BEGIN The records

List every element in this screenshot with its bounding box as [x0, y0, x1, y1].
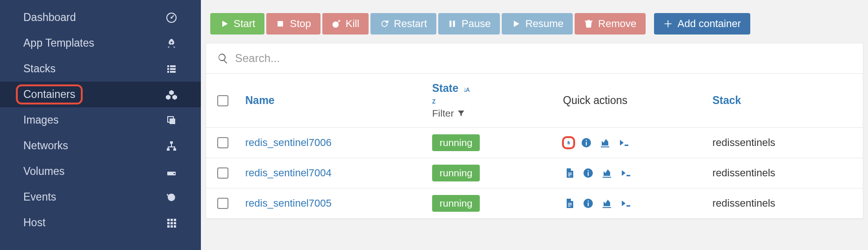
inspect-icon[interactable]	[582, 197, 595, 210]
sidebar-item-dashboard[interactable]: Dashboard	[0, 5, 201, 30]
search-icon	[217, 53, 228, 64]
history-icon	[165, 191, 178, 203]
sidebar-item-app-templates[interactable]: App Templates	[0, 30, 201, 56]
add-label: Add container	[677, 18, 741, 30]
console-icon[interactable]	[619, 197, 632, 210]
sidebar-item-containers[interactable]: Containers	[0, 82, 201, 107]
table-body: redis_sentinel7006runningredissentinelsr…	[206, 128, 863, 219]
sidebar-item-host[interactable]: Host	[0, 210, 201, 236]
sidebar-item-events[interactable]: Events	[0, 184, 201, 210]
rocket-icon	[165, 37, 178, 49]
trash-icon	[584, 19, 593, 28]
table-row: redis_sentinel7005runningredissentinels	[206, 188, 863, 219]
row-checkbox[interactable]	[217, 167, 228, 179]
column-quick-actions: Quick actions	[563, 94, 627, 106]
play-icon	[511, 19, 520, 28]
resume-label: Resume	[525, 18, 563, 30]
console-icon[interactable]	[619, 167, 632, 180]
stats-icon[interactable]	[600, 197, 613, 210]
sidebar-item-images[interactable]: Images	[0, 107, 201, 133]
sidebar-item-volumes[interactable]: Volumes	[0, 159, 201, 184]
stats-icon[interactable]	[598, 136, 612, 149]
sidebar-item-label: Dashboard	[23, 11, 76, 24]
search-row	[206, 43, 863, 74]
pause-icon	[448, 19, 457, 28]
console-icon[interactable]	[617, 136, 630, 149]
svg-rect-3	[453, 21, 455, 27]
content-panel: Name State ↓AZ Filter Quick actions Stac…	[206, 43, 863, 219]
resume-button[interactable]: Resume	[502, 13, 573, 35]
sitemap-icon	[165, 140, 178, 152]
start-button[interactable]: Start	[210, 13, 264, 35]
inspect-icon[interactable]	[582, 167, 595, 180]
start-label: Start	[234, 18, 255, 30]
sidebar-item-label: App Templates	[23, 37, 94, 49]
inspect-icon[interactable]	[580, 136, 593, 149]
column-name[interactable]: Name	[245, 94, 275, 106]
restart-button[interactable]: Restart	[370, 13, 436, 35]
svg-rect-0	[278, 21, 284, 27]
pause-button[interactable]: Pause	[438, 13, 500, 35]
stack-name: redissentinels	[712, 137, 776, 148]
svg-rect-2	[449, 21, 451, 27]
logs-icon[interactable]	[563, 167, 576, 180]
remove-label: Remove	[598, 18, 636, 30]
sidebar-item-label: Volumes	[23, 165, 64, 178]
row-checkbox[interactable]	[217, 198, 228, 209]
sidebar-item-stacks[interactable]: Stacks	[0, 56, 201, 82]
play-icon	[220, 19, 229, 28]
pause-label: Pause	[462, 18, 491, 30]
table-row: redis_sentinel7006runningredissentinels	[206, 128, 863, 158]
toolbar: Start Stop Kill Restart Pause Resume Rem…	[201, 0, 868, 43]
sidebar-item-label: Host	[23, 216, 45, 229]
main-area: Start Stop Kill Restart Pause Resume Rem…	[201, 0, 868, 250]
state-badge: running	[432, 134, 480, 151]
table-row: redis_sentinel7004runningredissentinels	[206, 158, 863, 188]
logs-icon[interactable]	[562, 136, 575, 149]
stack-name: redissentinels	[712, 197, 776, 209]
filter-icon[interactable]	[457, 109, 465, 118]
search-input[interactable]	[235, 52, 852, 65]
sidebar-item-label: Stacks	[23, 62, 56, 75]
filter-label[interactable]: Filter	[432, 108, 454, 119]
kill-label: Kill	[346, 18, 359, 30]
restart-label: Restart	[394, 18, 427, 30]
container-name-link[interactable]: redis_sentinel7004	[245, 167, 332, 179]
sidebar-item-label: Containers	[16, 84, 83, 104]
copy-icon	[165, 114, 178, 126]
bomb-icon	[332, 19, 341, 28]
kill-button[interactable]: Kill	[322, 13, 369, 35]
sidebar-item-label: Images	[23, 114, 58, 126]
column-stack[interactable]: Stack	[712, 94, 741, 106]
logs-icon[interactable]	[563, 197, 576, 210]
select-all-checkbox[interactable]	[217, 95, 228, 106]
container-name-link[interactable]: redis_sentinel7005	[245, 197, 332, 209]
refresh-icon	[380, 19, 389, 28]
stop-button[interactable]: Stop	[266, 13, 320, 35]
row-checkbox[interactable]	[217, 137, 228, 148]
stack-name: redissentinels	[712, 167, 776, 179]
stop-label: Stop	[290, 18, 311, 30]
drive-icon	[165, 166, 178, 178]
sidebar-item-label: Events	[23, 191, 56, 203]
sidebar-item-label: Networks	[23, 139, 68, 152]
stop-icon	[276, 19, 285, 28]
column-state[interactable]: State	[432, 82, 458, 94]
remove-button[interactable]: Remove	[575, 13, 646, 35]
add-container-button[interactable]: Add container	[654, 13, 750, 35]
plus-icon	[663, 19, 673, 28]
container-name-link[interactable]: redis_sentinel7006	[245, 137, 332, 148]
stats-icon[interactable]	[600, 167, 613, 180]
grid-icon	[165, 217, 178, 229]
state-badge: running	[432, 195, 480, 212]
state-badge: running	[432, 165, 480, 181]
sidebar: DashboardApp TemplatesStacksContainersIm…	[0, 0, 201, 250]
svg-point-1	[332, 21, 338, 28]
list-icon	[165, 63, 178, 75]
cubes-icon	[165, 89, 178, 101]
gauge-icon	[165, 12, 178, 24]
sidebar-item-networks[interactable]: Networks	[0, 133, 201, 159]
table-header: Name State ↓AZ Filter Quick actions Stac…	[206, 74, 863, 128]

END The records

• _Your task_: What you output should match the records line for line, minus the pictures.

• _The answer_:
List every element in this screenshot with its bounding box as [x0, y0, x1, y1].
inspect-icon[interactable]	[582, 197, 595, 210]
sidebar-item-dashboard[interactable]: Dashboard	[0, 5, 201, 30]
search-icon	[217, 53, 228, 64]
history-icon	[165, 191, 178, 203]
sidebar-item-app-templates[interactable]: App Templates	[0, 30, 201, 56]
add-label: Add container	[677, 18, 741, 30]
console-icon[interactable]	[619, 197, 632, 210]
sidebar-item-containers[interactable]: Containers	[0, 82, 201, 107]
table-body: redis_sentinel7006runningredissentinelsr…	[206, 128, 863, 219]
sidebar-item-host[interactable]: Host	[0, 210, 201, 236]
sidebar-item-events[interactable]: Events	[0, 184, 201, 210]
rocket-icon	[165, 37, 178, 49]
trash-icon	[584, 19, 593, 28]
table-row: redis_sentinel7005runningredissentinels	[206, 188, 863, 219]
row-checkbox[interactable]	[217, 167, 228, 179]
column-quick-actions: Quick actions	[563, 94, 627, 106]
play-icon	[511, 19, 520, 28]
resume-label: Resume	[525, 18, 563, 30]
console-icon[interactable]	[619, 167, 632, 180]
stats-icon[interactable]	[600, 197, 613, 210]
sidebar-item-images[interactable]: Images	[0, 107, 201, 133]
sidebar-item-volumes[interactable]: Volumes	[0, 159, 201, 184]
stats-icon[interactable]	[598, 136, 612, 149]
sidebar-item-label: Dashboard	[23, 11, 76, 24]
search-row	[206, 43, 863, 74]
pause-icon	[448, 19, 457, 28]
console-icon[interactable]	[617, 136, 630, 149]
svg-rect-3	[453, 21, 455, 27]
content-panel: Name State ↓AZ Filter Quick actions Stac…	[206, 43, 863, 219]
resume-button[interactable]: Resume	[502, 13, 573, 35]
sitemap-icon	[165, 140, 178, 152]
start-button[interactable]: Start	[210, 13, 264, 35]
inspect-icon[interactable]	[582, 167, 595, 180]
start-label: Start	[234, 18, 255, 30]
sidebar-item-label: App Templates	[23, 37, 94, 49]
inspect-icon[interactable]	[580, 136, 593, 149]
column-name[interactable]: Name	[245, 94, 275, 106]
restart-button[interactable]: Restart	[370, 13, 436, 35]
svg-rect-0	[278, 21, 284, 27]
pause-button[interactable]: Pause	[438, 13, 500, 35]
stack-name: redissentinels	[712, 137, 776, 148]
svg-rect-2	[449, 21, 451, 27]
logs-icon[interactable]	[563, 167, 576, 180]
remove-label: Remove	[598, 18, 636, 30]
sidebar-item-label: Volumes	[23, 165, 64, 178]
row-checkbox[interactable]	[217, 198, 228, 209]
sidebar-item-stacks[interactable]: Stacks	[0, 56, 201, 82]
play-icon	[220, 19, 229, 28]
pause-label: Pause	[462, 18, 491, 30]
table-row: redis_sentinel7006runningredissentinels	[206, 128, 863, 158]
toolbar: Start Stop Kill Restart Pause Resume Rem…	[201, 0, 868, 43]
sidebar-item-label: Host	[23, 216, 45, 229]
main-area: Start Stop Kill Restart Pause Resume Rem…	[201, 0, 868, 250]
state-badge: running	[432, 134, 480, 151]
table-row: redis_sentinel7004runningredissentinels	[206, 158, 863, 188]
logs-icon[interactable]	[562, 136, 575, 149]
stack-name: redissentinels	[712, 197, 776, 209]
filter-icon[interactable]	[457, 109, 465, 118]
search-input[interactable]	[235, 52, 852, 65]
sidebar-item-label: Stacks	[23, 62, 56, 75]
filter-label[interactable]: Filter	[432, 108, 454, 119]
kill-label: Kill	[346, 18, 359, 30]
restart-label: Restart	[394, 18, 427, 30]
container-name-link[interactable]: redis_sentinel7004	[245, 167, 332, 179]
sidebar-item-label: Containers	[16, 84, 83, 104]
copy-icon	[165, 114, 178, 126]
bomb-icon	[332, 19, 341, 28]
kill-button[interactable]: Kill	[322, 13, 369, 35]
sidebar-item-label: Images	[23, 114, 58, 126]
column-stack[interactable]: Stack	[712, 94, 741, 106]
logs-icon[interactable]	[563, 197, 576, 210]
select-all-checkbox[interactable]	[217, 95, 228, 106]
container-name-link[interactable]: redis_sentinel7005	[245, 197, 332, 209]
refresh-icon	[380, 19, 389, 28]
stop-button[interactable]: Stop	[266, 13, 320, 35]
row-checkbox[interactable]	[217, 137, 228, 148]
stack-name: redissentinels	[712, 167, 776, 179]
stop-label: Stop	[290, 18, 311, 30]
drive-icon	[165, 166, 178, 178]
sidebar-item-label: Events	[23, 191, 56, 203]
sidebar-item-label: Networks	[23, 139, 68, 152]
stop-icon	[276, 19, 285, 28]
column-state[interactable]: State	[432, 82, 458, 94]
remove-button[interactable]: Remove	[575, 13, 646, 35]
add-container-button[interactable]: Add container	[654, 13, 750, 35]
plus-icon	[663, 19, 673, 28]
container-name-link[interactable]: redis_sentinel7006	[245, 137, 332, 148]
stats-icon[interactable]	[600, 167, 613, 180]
grid-icon	[165, 217, 178, 229]
state-badge: running	[432, 195, 480, 212]
state-badge: running	[432, 165, 480, 181]
sidebar: DashboardApp TemplatesStacksContainersIm…	[0, 0, 201, 250]
svg-point-1	[332, 21, 338, 28]
list-icon	[165, 63, 178, 75]
cubes-icon	[165, 89, 178, 101]
gauge-icon	[165, 12, 178, 24]
sidebar-item-networks[interactable]: Networks	[0, 133, 201, 159]
table-header: Name State ↓AZ Filter Quick actions Stac…	[206, 74, 863, 128]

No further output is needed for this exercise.